I'm trying to reproduce this work in the petroleum seismic acquisition domain where a single component trace amplitude is recorded.
I've attached a picture of embeddings I obtained using the following pipeline.
flowchart LR
trace --> bandpass_filtering
trace --> resampling
resampling & bandpass_filtering --> detrending --> amplitude_to_velocity_conversion
amplitude_to_velocity_conversion --> hilbert_space_estimation --> n_component
hilbert_space_estimation --> e_component
n_component & e_component & trace --> trace_3c
trace_3c --> standardisation
m1[("`wav2vec
random_init`")]
m2[("`wav2vec
pretrained`")]
standardisation --> m1
standardisation --> m2
t1((t-sne))
m1 --> t1 --> embeddings_wav2vec_random_init
m2 --> t1 --> embeddings_wav2vec_pretrained
detrending --> standardisation2 -->|detrended trace|t1 --> embeddings_trace
embeddings_wav2vec_random_init & embeddings_wav2vec_pretrained & embeddings_trace --> v1["`
**Visual Comparison**
good vs dead
good vs reverse
good vs noise
good vs powerline
all classes
`"]
class_labels --> v1
. The colors indicate different classes of seismic trace contaminations.

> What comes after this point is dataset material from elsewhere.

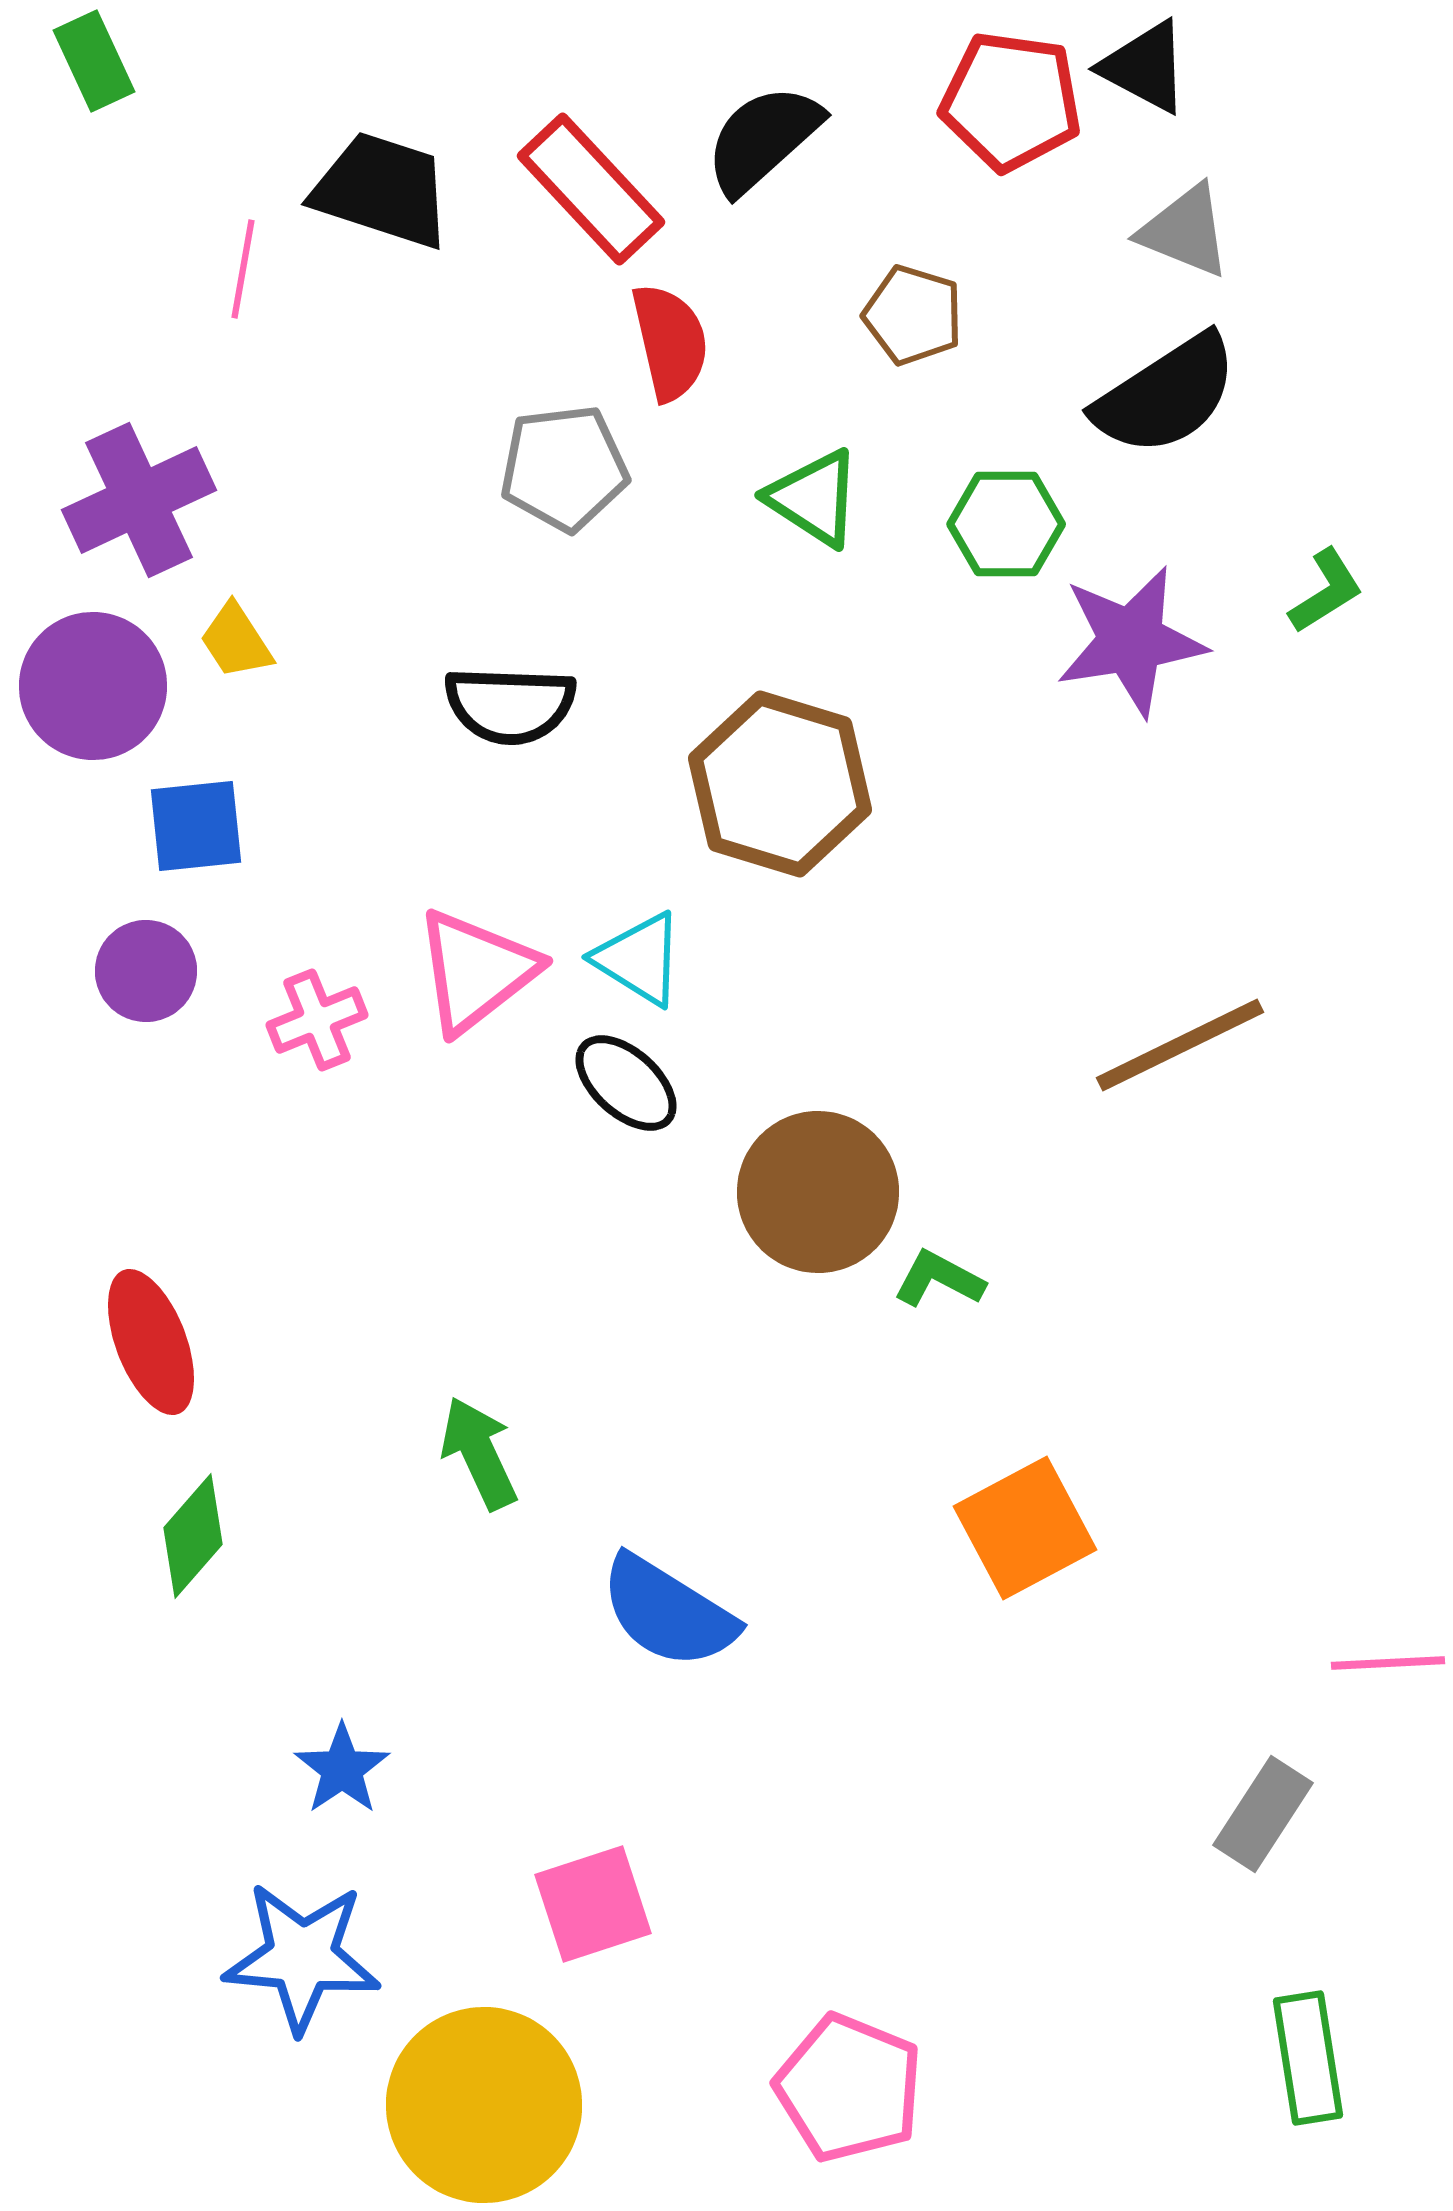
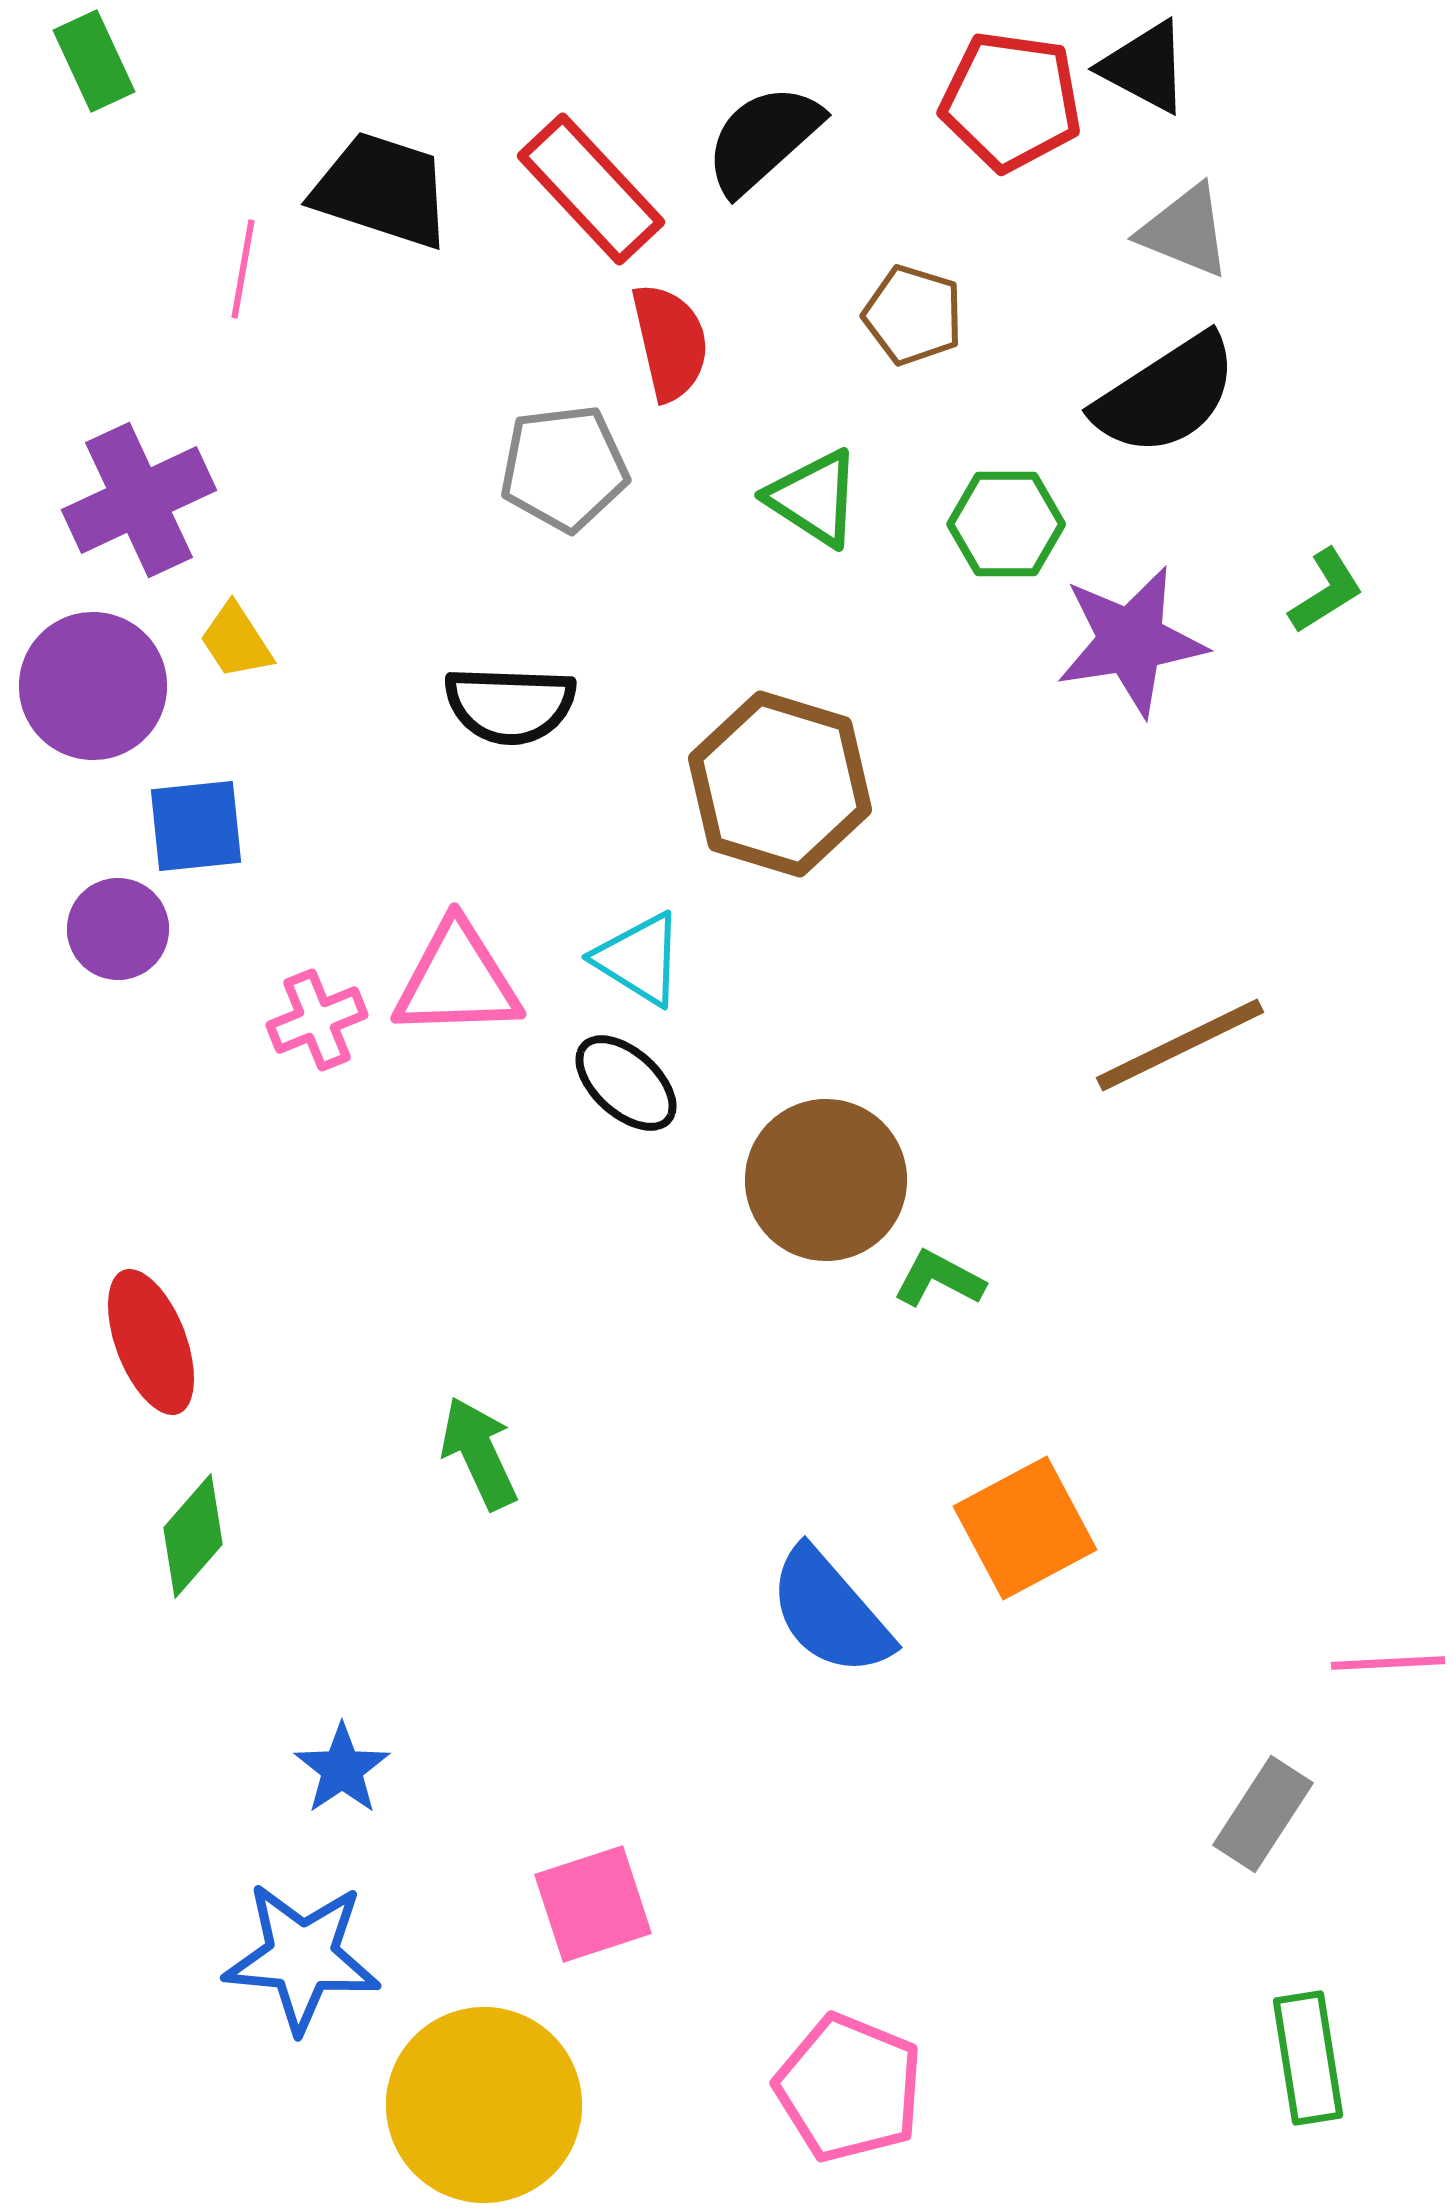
purple circle at (146, 971): moved 28 px left, 42 px up
pink triangle at (476, 971): moved 19 px left, 9 px down; rotated 36 degrees clockwise
brown circle at (818, 1192): moved 8 px right, 12 px up
blue semicircle at (668, 1612): moved 162 px right; rotated 17 degrees clockwise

Could you tell me if I need to convert the amplitude information per trace to velocity / acceleration before I extract features using the pre-trained SeisLM ?
Also, could you confirm if your input to conv encoder during pre-training & downstream tasks, had 12000 samples per trace ( 120s signal sampled at 100 hz ) ? Or was it randomly sampled 3001 samples per trace as shown in the pretraining example notebook?
Have you analysed the effects of change in embedding distribution with input length L?